Extracted page text data:
= = = = = = =

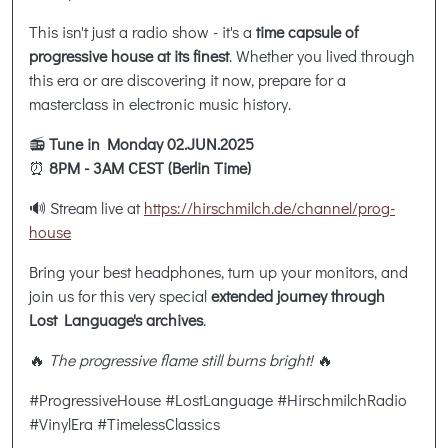
This isn't just a radio show - it's a
time capsule of
progressive house at its finest
. Whether you lived through
this era or are discovering it now, prepare for a
masterclass in electronic music history.
📻
Tune in Monday 02.JUN.2025
⏰
8PM - 3AM CEST (Berlin Time)
🔊 Stream live at
https://hirschmilch.de/channel/prog-
house
Bring your best headphones, turn up your monitors, and
join us for this very special
extended journey through
Lost Language's archives
.
🔥
The progressive flame still burns bright!
🔥
#ProgressiveHouse #LostLanguage #HirschmilchRadio
#VinylEra #TimelessClassics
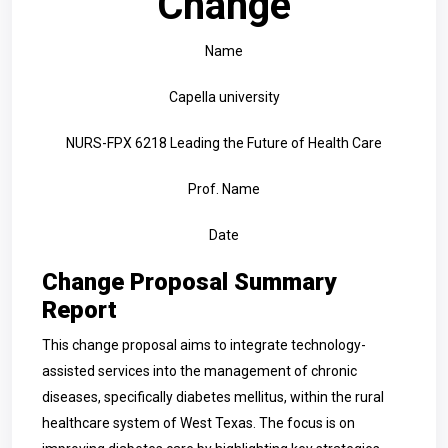
Change
Name
Capella university
NURS-FPX 6218 Leading the Future of Health Care
Prof. Name
Date
Change Proposal Summary
Report
This change proposal aims to integrate technology-
assisted services into the management of chronic
diseases, specifically diabetes mellitus, within the rural
healthcare system of West Texas. The focus is on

= = = = = = =

_THE PROBLEM_: Extract, verbatim and alone, the lines from the line that contains "Bring your best" to the last line of the records, inclusive; drop any picture.

_TASK SOLUTION_:
Bring your best headphones, turn up your monitors, and
join us for this very special
extended journey through
Lost Language's archives
.
🔥
The progressive flame still burns bright!
🔥
#ProgressiveHouse #LostLanguage #HirschmilchRadio
#VinylEra #TimelessClassics
Change
Name
Capella university
NURS-FPX 6218 Leading the Future of Health Care
Prof. Name
Date
Change Proposal Summary
Report
This change proposal aims to integrate technology-
assisted services into the management of chronic
diseases, specifically diabetes mellitus, within the rural
healthcare system of West Texas. The focus is on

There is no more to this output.